Structural description of 1-TBAF

The asymmetric unit of the crystal structure of 1-TBAF possesses a single F⁻ ion paired with a tetrabutylammonium ion (TBA⁺) as the counterion, accompanied with two water molecules and one receptor molecule (Fig. 2a). Within this structure, each receptor molecule encapsulates two F⁻ ions. The interaction of the first F⁻ ion involves 8-HQ's O1–H⋯F1 H-bond, while the second is engaged in H-bonding with imidazolyl, N2–H⋯F1, and benefits from 8-HQ's C9–H⋯F1 interactions. Moreover, each F⁻ ion forms H-bonds with two adjacent receptor molecules, resulting in a total of three H-bonded contacts and one water molecule (O3), leading to four H-bonding interactions: three of these are strong interactions (N2–H⋯F1, O1–H⋯F1, and O3–H⋯F1), whereas one is a weaker (aryl C9–H⋯F1) interaction, as illustrated in Fig. 2b. The F⁻ ion possesses a distorted square planar geometry, with an average bond angle of 89.5° around the central F⁻ atom.

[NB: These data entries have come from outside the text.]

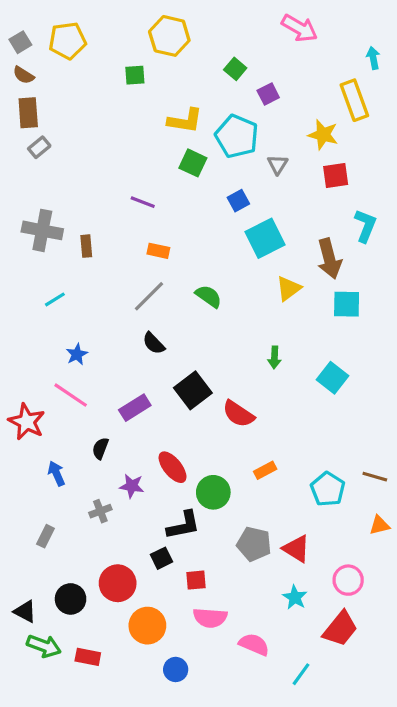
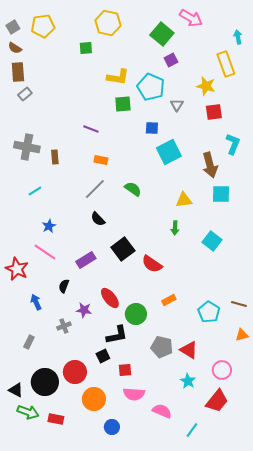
green square: (235, 69) -> (162, 34), moved, size x1.6
green square: (193, 163) -> (123, 104), turned -30
blue square: (238, 201) -> (152, 128), turned 32
yellow triangle: (289, 288) -> (184, 200), moved, turned 30
black circle: (71, 599) -> (45, 382), size x1.4

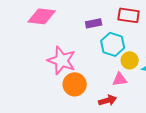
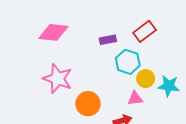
red rectangle: (129, 15) -> (145, 31), turned -45
pink star: (62, 60) -> (58, 79), moved

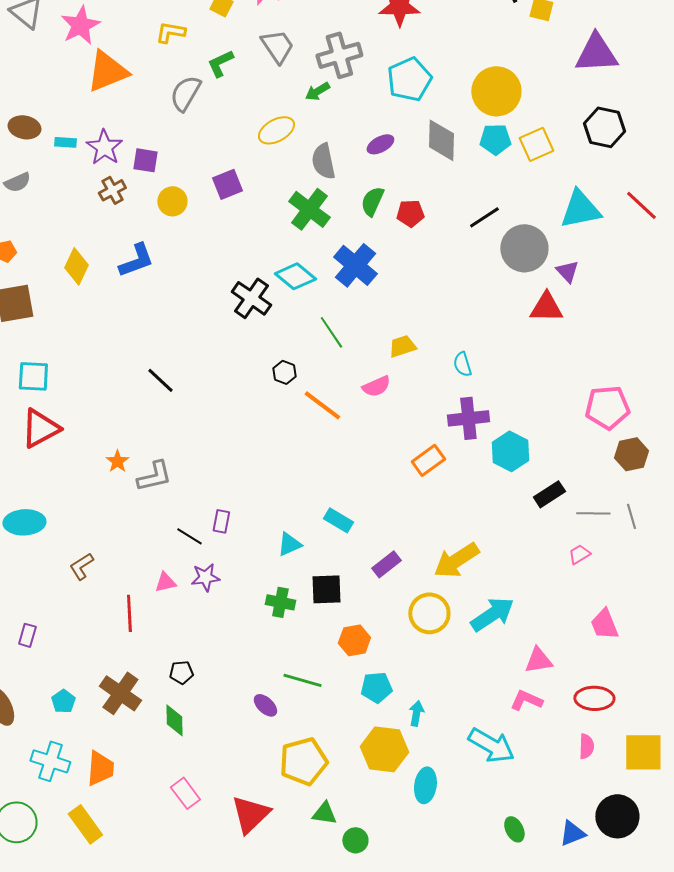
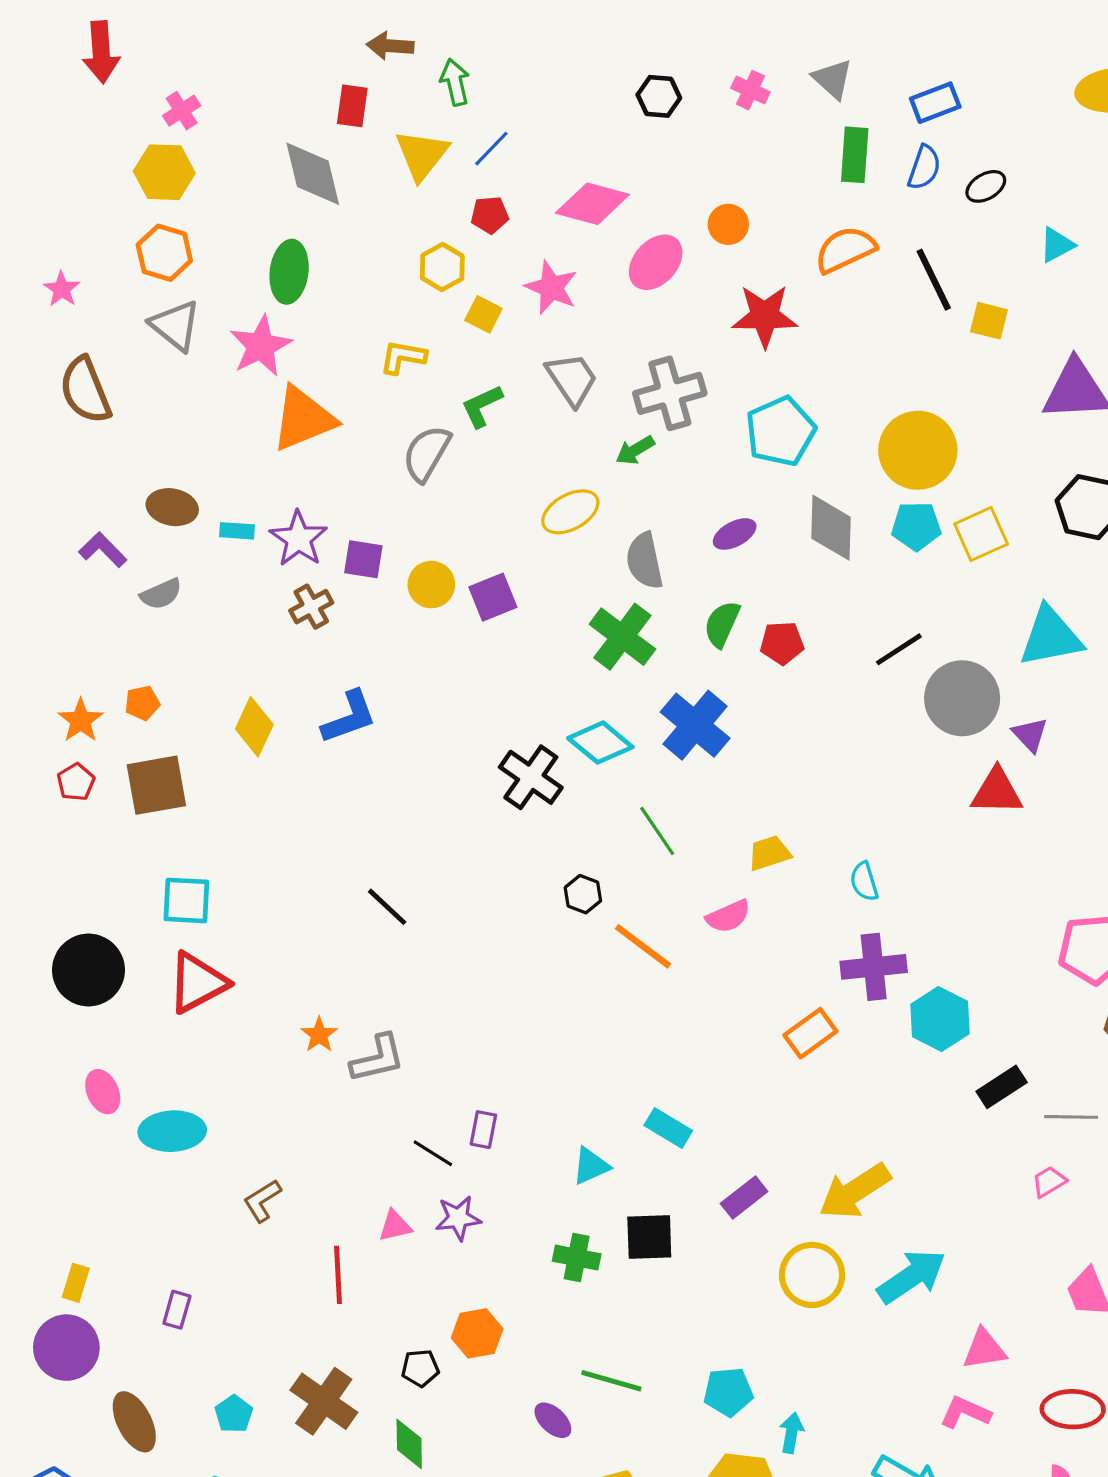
yellow circle: (172, 201) -> (431, 585), moved
orange hexagon: (354, 640) -> (477, 1333), moved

Structural description of 2-TBAF

The crystallographic analysis of 2-TBAF reveals the presence of one F⁻ ion paired with TBA⁺ as the counter ion, against with each receptor molecule 2 in the asymmetric unit (as depicted in Fig. 3a). Fig. 3b shows a partial view of the crystal packing diagram, emphasizing the encapsulation of the F⁻ ion by three individual receptor molecules and a single TBA⁺ ion. Notably, the F⁻ ion is penta-coordinated, comprising of four weak C–H⋯F interactions (pink dotted lines), with an average C⋯F bond length of 3.373 Å, and a C–H⋯F bond angle of 143.5°, as well as a strong O1–H⋯F (light blue dotted lines) H-bonding interaction. Further, each receptor molecule coordinates with only one F⁻ ion in three different H-bonding interactions: a strong 8-HQ hydroxy group O1–H⋯F or two weak aryl-CH interactions, one from the imidazolyl (C4–H⋯F) and the other from the 8-HQ ring (C14–H⋯F). As shown in Table 1, although the C–H⋯F bond lengths are similar, the complex 1-TBAF holds a shorter O1–H⋯F bond length than 2-TBAF. This suggests that the former may be a stronger F⁻ ion binding agent, which is further clarified in the subsequent sections.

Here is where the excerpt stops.